I was in the process of upgrading ALL ports (http://forums.freebsd.org/showthread.php?t=23159) when, for the 3rd or 4th time, portmaster hanged, slowing down my box really bad.
What happens is that portmaster is running, and then, it stops doing anything (usually after finishing to install a package (no particular package) the longest, I waited 30 min) in which time, the system is really slow at response time. I checked the CPU plus the disks usage and both were at a all time low. A new ssh connexion takes ~1 min or more when normally it doesn't take more than 2 seconds. "CTRL+C" does not cancel the portmaster process, even if the software itselfs displays "build terminated" message (it acknowledges the ctrl+c cmd). At this point, I just "kill -9" the portmaster process and the ssh connexion (this is after waiting a long time). Then, "reboot" does nothing (I mean ... NOTHING!!!). The only way around is to do "shutdown (-r) now" which works, to some extent.

It works to the point that I get (on the local screen) "some processes would not die: ps axl advised" and hangs there . Each time, I have to call the on-site support guy to hard reset the box.

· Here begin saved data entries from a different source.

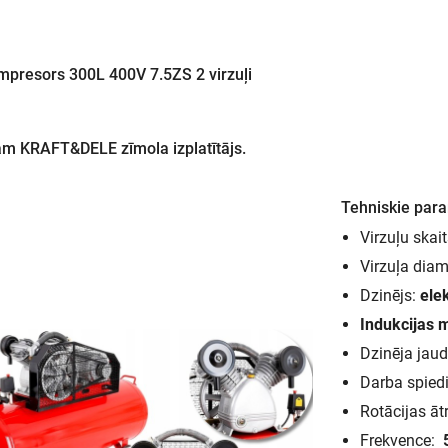
ompresors 300L 400V 7.5ZS 2 virzuļi
m KRAFT&DELE zīmola izplatītājs.
Tehniskie para
Virzuļu skait
Virzuļa diam
Dzinējs:
ele
Indukcijas 
Dzinēja jaud
Darba spied
Rotācijas ā
Frekvence:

Going slightly mad here ...


PS: Didn't try "CTRL+T", didn't come to mind at that point, but I will try it next time.


----------



## phoenix (Apr 13, 2011)

If you CTRL+T (or `$ kill -INFO`) the portmaster process, you'll see what it's doing.  I'm guessing it's either registering the installation of the package (filling in the /var/db/pkg/<portname>/+* files), or it's updating the dependency information in all the other /var/db/pkg/<portname>/+REQUIRED_BY files.  And/or it's creating a backup package of the port (if you have *-b* and similar options on the commandline or in /usr/local/etc/portmaster.rc.

All of the above processes are extremely I/O intensive, so it may cause the box to slowdown, if you try to do anything requiring I/O (like reading the passwd file during an SSH login, or bringing up a shell, etc).  This is why I always run portmaster (and portupgrade, and regular port installs, and pkg_add, etc) like so, when I'm doing other things on the box at the same time:
`# /usr/bin/nice -n 10 sudo portmaster yadda yadda yadda`

If you really want to see what it's doing, then edit /usr/local/sbin/portmaster and change the shebang line to *#!/bin/sh -x*.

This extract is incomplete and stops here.